--- DATA SECTION ---

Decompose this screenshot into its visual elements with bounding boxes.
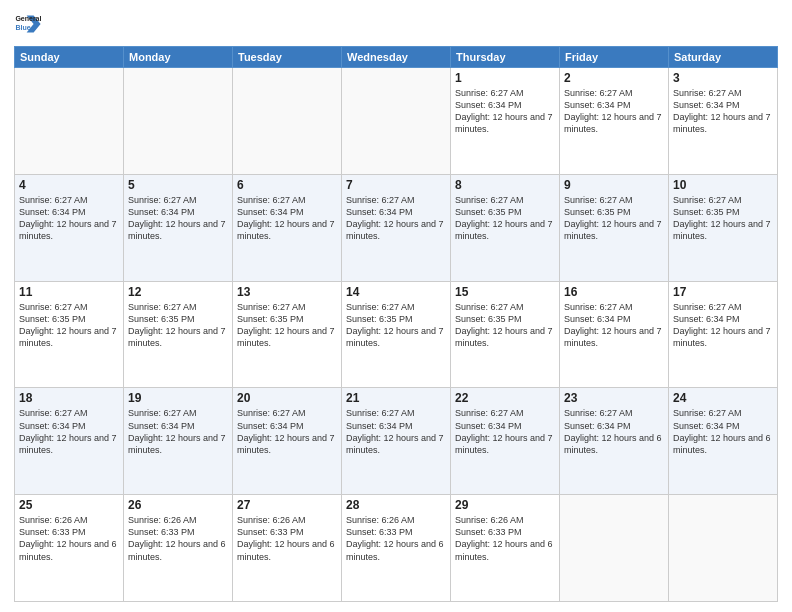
day-number: 27 bbox=[237, 498, 337, 512]
weekday-header-monday: Monday bbox=[124, 47, 233, 68]
day-number: 1 bbox=[455, 71, 555, 85]
calendar-cell: 10Sunrise: 6:27 AMSunset: 6:35 PMDayligh… bbox=[669, 174, 778, 281]
day-number: 17 bbox=[673, 285, 773, 299]
day-info: Sunrise: 6:27 AMSunset: 6:34 PMDaylight:… bbox=[128, 194, 228, 243]
day-number: 15 bbox=[455, 285, 555, 299]
calendar-cell bbox=[15, 68, 124, 175]
generalblue-icon: General Blue bbox=[14, 10, 42, 38]
day-number: 5 bbox=[128, 178, 228, 192]
calendar-cell: 16Sunrise: 6:27 AMSunset: 6:34 PMDayligh… bbox=[560, 281, 669, 388]
calendar-cell: 4Sunrise: 6:27 AMSunset: 6:34 PMDaylight… bbox=[15, 174, 124, 281]
weekday-header-thursday: Thursday bbox=[451, 47, 560, 68]
day-info: Sunrise: 6:27 AMSunset: 6:34 PMDaylight:… bbox=[237, 194, 337, 243]
day-number: 20 bbox=[237, 391, 337, 405]
day-number: 8 bbox=[455, 178, 555, 192]
calendar-cell: 11Sunrise: 6:27 AMSunset: 6:35 PMDayligh… bbox=[15, 281, 124, 388]
calendar-cell: 6Sunrise: 6:27 AMSunset: 6:34 PMDaylight… bbox=[233, 174, 342, 281]
svg-text:General: General bbox=[15, 15, 41, 22]
day-number: 23 bbox=[564, 391, 664, 405]
day-info: Sunrise: 6:27 AMSunset: 6:35 PMDaylight:… bbox=[19, 301, 119, 350]
day-number: 6 bbox=[237, 178, 337, 192]
day-info: Sunrise: 6:27 AMSunset: 6:34 PMDaylight:… bbox=[564, 87, 664, 136]
day-number: 25 bbox=[19, 498, 119, 512]
logo: General Blue bbox=[14, 10, 42, 38]
day-number: 26 bbox=[128, 498, 228, 512]
day-info: Sunrise: 6:26 AMSunset: 6:33 PMDaylight:… bbox=[346, 514, 446, 563]
day-info: Sunrise: 6:27 AMSunset: 6:34 PMDaylight:… bbox=[673, 87, 773, 136]
calendar-cell bbox=[560, 495, 669, 602]
day-number: 22 bbox=[455, 391, 555, 405]
calendar-cell: 12Sunrise: 6:27 AMSunset: 6:35 PMDayligh… bbox=[124, 281, 233, 388]
day-info: Sunrise: 6:27 AMSunset: 6:34 PMDaylight:… bbox=[564, 407, 664, 456]
calendar-cell: 26Sunrise: 6:26 AMSunset: 6:33 PMDayligh… bbox=[124, 495, 233, 602]
calendar-cell bbox=[669, 495, 778, 602]
day-info: Sunrise: 6:27 AMSunset: 6:34 PMDaylight:… bbox=[564, 301, 664, 350]
day-info: Sunrise: 6:27 AMSunset: 6:34 PMDaylight:… bbox=[673, 301, 773, 350]
calendar-cell: 18Sunrise: 6:27 AMSunset: 6:34 PMDayligh… bbox=[15, 388, 124, 495]
day-info: Sunrise: 6:27 AMSunset: 6:35 PMDaylight:… bbox=[455, 301, 555, 350]
day-info: Sunrise: 6:27 AMSunset: 6:35 PMDaylight:… bbox=[455, 194, 555, 243]
calendar-cell bbox=[342, 68, 451, 175]
day-number: 21 bbox=[346, 391, 446, 405]
day-info: Sunrise: 6:27 AMSunset: 6:34 PMDaylight:… bbox=[455, 407, 555, 456]
calendar-cell: 25Sunrise: 6:26 AMSunset: 6:33 PMDayligh… bbox=[15, 495, 124, 602]
day-info: Sunrise: 6:26 AMSunset: 6:33 PMDaylight:… bbox=[128, 514, 228, 563]
day-number: 9 bbox=[564, 178, 664, 192]
calendar-cell: 7Sunrise: 6:27 AMSunset: 6:34 PMDaylight… bbox=[342, 174, 451, 281]
svg-text:Blue: Blue bbox=[15, 24, 30, 31]
day-info: Sunrise: 6:27 AMSunset: 6:35 PMDaylight:… bbox=[673, 194, 773, 243]
day-info: Sunrise: 6:27 AMSunset: 6:34 PMDaylight:… bbox=[237, 407, 337, 456]
day-info: Sunrise: 6:26 AMSunset: 6:33 PMDaylight:… bbox=[237, 514, 337, 563]
day-info: Sunrise: 6:27 AMSunset: 6:34 PMDaylight:… bbox=[673, 407, 773, 456]
calendar-cell: 24Sunrise: 6:27 AMSunset: 6:34 PMDayligh… bbox=[669, 388, 778, 495]
day-number: 13 bbox=[237, 285, 337, 299]
day-info: Sunrise: 6:26 AMSunset: 6:33 PMDaylight:… bbox=[19, 514, 119, 563]
calendar-cell: 3Sunrise: 6:27 AMSunset: 6:34 PMDaylight… bbox=[669, 68, 778, 175]
day-info: Sunrise: 6:27 AMSunset: 6:35 PMDaylight:… bbox=[346, 301, 446, 350]
weekday-header-tuesday: Tuesday bbox=[233, 47, 342, 68]
day-info: Sunrise: 6:27 AMSunset: 6:35 PMDaylight:… bbox=[237, 301, 337, 350]
day-number: 2 bbox=[564, 71, 664, 85]
day-number: 12 bbox=[128, 285, 228, 299]
calendar-cell: 29Sunrise: 6:26 AMSunset: 6:33 PMDayligh… bbox=[451, 495, 560, 602]
calendar-cell: 23Sunrise: 6:27 AMSunset: 6:34 PMDayligh… bbox=[560, 388, 669, 495]
day-info: Sunrise: 6:27 AMSunset: 6:34 PMDaylight:… bbox=[455, 87, 555, 136]
calendar-cell: 15Sunrise: 6:27 AMSunset: 6:35 PMDayligh… bbox=[451, 281, 560, 388]
calendar-cell: 28Sunrise: 6:26 AMSunset: 6:33 PMDayligh… bbox=[342, 495, 451, 602]
day-info: Sunrise: 6:27 AMSunset: 6:34 PMDaylight:… bbox=[346, 407, 446, 456]
calendar-cell bbox=[124, 68, 233, 175]
day-number: 28 bbox=[346, 498, 446, 512]
day-number: 3 bbox=[673, 71, 773, 85]
day-info: Sunrise: 6:27 AMSunset: 6:34 PMDaylight:… bbox=[19, 194, 119, 243]
header: General Blue bbox=[14, 10, 778, 38]
day-info: Sunrise: 6:26 AMSunset: 6:33 PMDaylight:… bbox=[455, 514, 555, 563]
calendar-cell: 8Sunrise: 6:27 AMSunset: 6:35 PMDaylight… bbox=[451, 174, 560, 281]
day-info: Sunrise: 6:27 AMSunset: 6:34 PMDaylight:… bbox=[19, 407, 119, 456]
weekday-header-saturday: Saturday bbox=[669, 47, 778, 68]
page: General Blue SundayMondayTuesdayWednesda… bbox=[0, 0, 792, 612]
day-number: 4 bbox=[19, 178, 119, 192]
weekday-header-friday: Friday bbox=[560, 47, 669, 68]
calendar-cell: 13Sunrise: 6:27 AMSunset: 6:35 PMDayligh… bbox=[233, 281, 342, 388]
day-info: Sunrise: 6:27 AMSunset: 6:35 PMDaylight:… bbox=[564, 194, 664, 243]
calendar-cell: 27Sunrise: 6:26 AMSunset: 6:33 PMDayligh… bbox=[233, 495, 342, 602]
calendar-cell bbox=[233, 68, 342, 175]
day-info: Sunrise: 6:27 AMSunset: 6:34 PMDaylight:… bbox=[346, 194, 446, 243]
day-number: 11 bbox=[19, 285, 119, 299]
day-number: 29 bbox=[455, 498, 555, 512]
calendar-cell: 21Sunrise: 6:27 AMSunset: 6:34 PMDayligh… bbox=[342, 388, 451, 495]
day-number: 14 bbox=[346, 285, 446, 299]
calendar-cell: 9Sunrise: 6:27 AMSunset: 6:35 PMDaylight… bbox=[560, 174, 669, 281]
calendar-cell: 22Sunrise: 6:27 AMSunset: 6:34 PMDayligh… bbox=[451, 388, 560, 495]
calendar-cell: 19Sunrise: 6:27 AMSunset: 6:34 PMDayligh… bbox=[124, 388, 233, 495]
calendar-table: SundayMondayTuesdayWednesdayThursdayFrid… bbox=[14, 46, 778, 602]
calendar-cell: 20Sunrise: 6:27 AMSunset: 6:34 PMDayligh… bbox=[233, 388, 342, 495]
day-number: 10 bbox=[673, 178, 773, 192]
weekday-header-sunday: Sunday bbox=[15, 47, 124, 68]
calendar-cell: 1Sunrise: 6:27 AMSunset: 6:34 PMDaylight… bbox=[451, 68, 560, 175]
calendar-cell: 2Sunrise: 6:27 AMSunset: 6:34 PMDaylight… bbox=[560, 68, 669, 175]
calendar-cell: 14Sunrise: 6:27 AMSunset: 6:35 PMDayligh… bbox=[342, 281, 451, 388]
day-number: 19 bbox=[128, 391, 228, 405]
weekday-header-wednesday: Wednesday bbox=[342, 47, 451, 68]
calendar-cell: 5Sunrise: 6:27 AMSunset: 6:34 PMDaylight… bbox=[124, 174, 233, 281]
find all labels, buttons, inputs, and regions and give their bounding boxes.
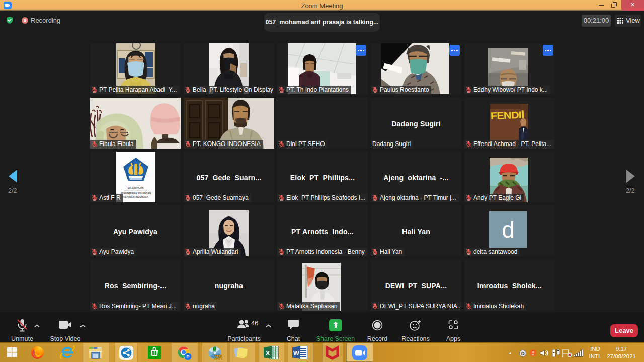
svg-text:P: P: [186, 354, 190, 359]
svg-text:FENDI: FENDI: [490, 109, 521, 121]
svg-text:REPUBLIK INDONESIA: REPUBLIK INDONESIA: [123, 196, 148, 198]
svg-text:f5: f5: [521, 351, 525, 356]
svg-text:W: W: [293, 350, 299, 357]
svg-text:KEMENTERIAN KEUANGAN: KEMENTERIAN KEUANGAN: [121, 192, 151, 195]
svg-text:DITJEN PAJAK: DITJEN PAJAK: [128, 187, 144, 189]
svg-text:2R: 2R: [215, 353, 223, 361]
svg-text:X: X: [265, 349, 270, 357]
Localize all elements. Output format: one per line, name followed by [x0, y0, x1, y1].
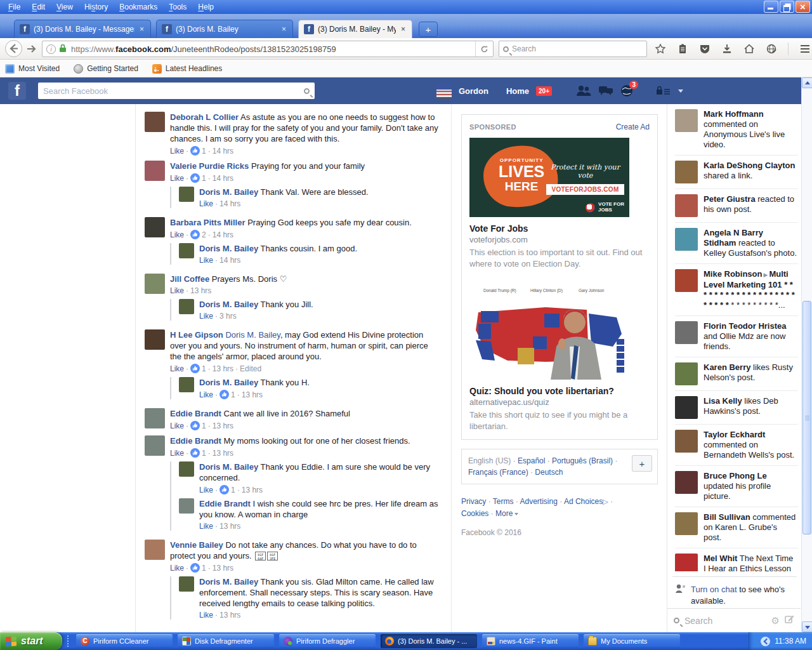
menu-tools[interactable]: Tools	[163, 1, 192, 13]
like-link[interactable]: Like	[199, 390, 213, 399]
language-link[interactable]: Español	[518, 456, 545, 465]
ad-title-link[interactable]: Quiz: Should you vote libertarian?	[469, 386, 650, 396]
like-link[interactable]: Like	[170, 564, 184, 573]
ticker-name-link[interactable]: Mark Hoffmann	[704, 109, 764, 119]
url-bar[interactable]: i https://www.facebook.com/JuneteenthRod…	[42, 41, 494, 57]
comment-author-link[interactable]: Eddie Brandt	[170, 409, 221, 418]
comment-author-link[interactable]: Doris M. Bailey	[199, 462, 258, 472]
avatar[interactable]	[179, 299, 194, 314]
like-link[interactable]: Like	[199, 522, 213, 531]
like-count-badge[interactable]: 1	[190, 448, 206, 458]
avatar[interactable]	[675, 554, 698, 571]
avatar[interactable]	[675, 396, 698, 419]
friend-requests-button[interactable]	[576, 85, 591, 96]
tab-close-icon[interactable]: ×	[280, 25, 287, 34]
avatar[interactable]	[145, 217, 165, 237]
turn-on-chat-link[interactable]: Turn on chat	[691, 585, 737, 594]
comment-author-link[interactable]: Eddie Brandt	[170, 436, 221, 446]
bookmark-star-icon[interactable]	[655, 43, 666, 55]
browser-tab[interactable]: f(3) Doris M. Bailey×	[156, 20, 293, 38]
menu-help[interactable]: Help	[192, 1, 219, 13]
ticker-item[interactable]: Bruce Phong Le updated his profile pictu…	[675, 466, 798, 507]
comment-author-link[interactable]: Deborah L Collier	[170, 112, 239, 122]
avatar[interactable]	[145, 435, 165, 456]
taskbar-button[interactable]: My Documents	[584, 634, 680, 648]
facebook-search-box[interactable]	[38, 83, 315, 99]
language-link[interactable]: Français (France)	[468, 468, 528, 477]
ticker-item[interactable]: Lisa Kelly likes Deb Hawkins's post.	[675, 391, 798, 425]
reload-button[interactable]	[475, 41, 493, 56]
avatar[interactable]	[145, 274, 165, 294]
scrollbar-thumb[interactable]	[802, 301, 811, 534]
ticker-name-link[interactable]: Karen Berry	[704, 362, 750, 372]
footer-link[interactable]: Cookies	[461, 509, 488, 518]
browser-scrollbar[interactable]	[801, 77, 812, 632]
chat-search-input[interactable]	[684, 616, 766, 626]
ticker-item[interactable]: Peter Giustra reacted to his own post.	[675, 189, 798, 223]
comment-author-link[interactable]: Doris M. Bailey	[199, 300, 258, 309]
avatar[interactable]	[145, 329, 165, 350]
footer-link[interactable]: Ad Choices	[564, 497, 603, 506]
taskbar-button[interactable]: Piriform CCleaner	[76, 634, 173, 648]
footer-link[interactable]: Advertising	[520, 497, 557, 506]
ticker-name-link[interactable]: Peter Giustra	[704, 194, 756, 204]
avatar[interactable]	[179, 377, 194, 392]
bookmark-rss[interactable]: Latest Headlines	[152, 64, 222, 74]
profile-name-link[interactable]: Gordon	[459, 86, 488, 96]
avatar[interactable]	[675, 269, 698, 292]
ticker-item[interactable]: Mel Whit The Next Time I Hear an Ethics …	[675, 548, 798, 571]
facebook-logo[interactable]: f	[8, 82, 26, 100]
ticker-item[interactable]: Mark Hoffmann commented on Anonymous Liv…	[675, 104, 798, 156]
mention-link[interactable]: Doris M. Bailey	[225, 330, 280, 340]
start-button[interactable]: start	[0, 632, 62, 650]
browser-search-input[interactable]	[512, 44, 643, 53]
menu-view[interactable]: View	[51, 1, 79, 13]
menu-hamburger-icon[interactable]	[799, 44, 811, 54]
tab-close-icon[interactable]: ×	[138, 25, 145, 34]
messages-button[interactable]	[598, 85, 613, 96]
ticker-item[interactable]: Florin Teodor Hristea and Ollie Mdz are …	[675, 316, 798, 357]
download-icon[interactable]	[721, 43, 733, 55]
like-link[interactable]: Like	[199, 256, 213, 265]
like-count-badge[interactable]: 1	[219, 390, 235, 399]
avatar[interactable]	[675, 194, 698, 217]
like-link[interactable]: Like	[170, 421, 184, 430]
minimize-button[interactable]	[764, 1, 778, 13]
bookmark-gettingstarted[interactable]: Getting Started	[74, 64, 138, 74]
ad-image[interactable]: Donald Trump (R) Hillary Clinton (D) Gar…	[469, 286, 629, 380]
ticker-name-link[interactable]: Angela N Barry Stidham	[704, 228, 763, 248]
add-language-button[interactable]: +	[632, 455, 652, 472]
avatar[interactable]	[675, 471, 698, 494]
new-tab-button[interactable]: +	[419, 22, 438, 37]
taskbar-button[interactable]: news-4.GIF - Paint	[482, 634, 579, 648]
notifications-button[interactable]: 3	[620, 84, 633, 97]
page-info-icon[interactable]: i	[46, 44, 56, 54]
comment-author-link[interactable]: Doris M. Bailey	[199, 187, 258, 197]
footer-link[interactable]: More	[495, 509, 513, 518]
comment-author-link[interactable]: Valerie Purdie Ricks	[170, 161, 249, 171]
ad-cta-button[interactable]: VOTEFORJOBS.COM	[546, 184, 624, 195]
comment-author-link[interactable]: Barbara Pitts Miller	[170, 218, 246, 227]
browser-tab[interactable]: f(3) Doris M. Bailey - Messages×	[14, 20, 151, 38]
comment-author-link[interactable]: Doris M. Bailey	[199, 577, 258, 587]
menu-file[interactable]: File	[3, 1, 26, 13]
avatar[interactable]	[179, 576, 194, 592]
avatar[interactable]	[675, 228, 698, 251]
ad-title-link[interactable]: Vote For Jobs	[469, 223, 650, 234]
browser-tab[interactable]: f(3) Doris M. Bailey - My curre...×	[298, 20, 412, 38]
comment-author-link[interactable]: H Lee Gipson	[170, 330, 223, 340]
avatar[interactable]	[179, 187, 194, 202]
avatar[interactable]	[675, 109, 698, 132]
like-link[interactable]: Like	[170, 449, 184, 458]
avatar[interactable]	[179, 461, 194, 477]
forward-button[interactable]	[25, 43, 37, 55]
like-link[interactable]: Like	[170, 364, 184, 373]
pocket-icon[interactable]	[699, 43, 710, 55]
browser-search-box[interactable]	[499, 41, 647, 57]
comment-author-link[interactable]: Eddie Brandt	[199, 499, 251, 508]
menu-edit[interactable]: Edit	[26, 1, 51, 13]
new-message-icon[interactable]	[785, 614, 794, 627]
ad-image[interactable]: OPPORTUNITY LIVES HERE Protect it with y…	[469, 138, 629, 217]
language-link[interactable]: Deutsch	[535, 468, 563, 477]
globe-edit-icon[interactable]	[766, 43, 777, 55]
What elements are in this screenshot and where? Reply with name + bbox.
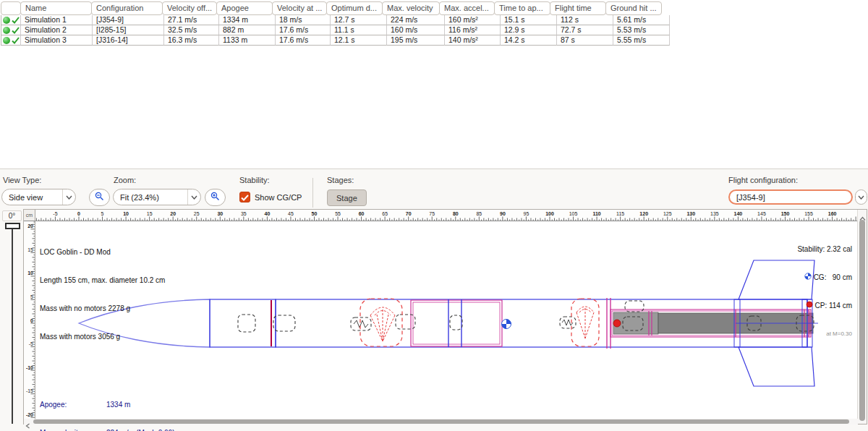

---

- PROBLEM TO WORK ON: Show each line in the entries that holds the string "profile".

- RESULT FOR THIS EXERCISE:
ticker-item[interactable]: Bruce Phong Le updated his profile pictu…	[675, 466, 798, 507]
profile-name-link[interactable]: Gordon	[459, 86, 488, 96]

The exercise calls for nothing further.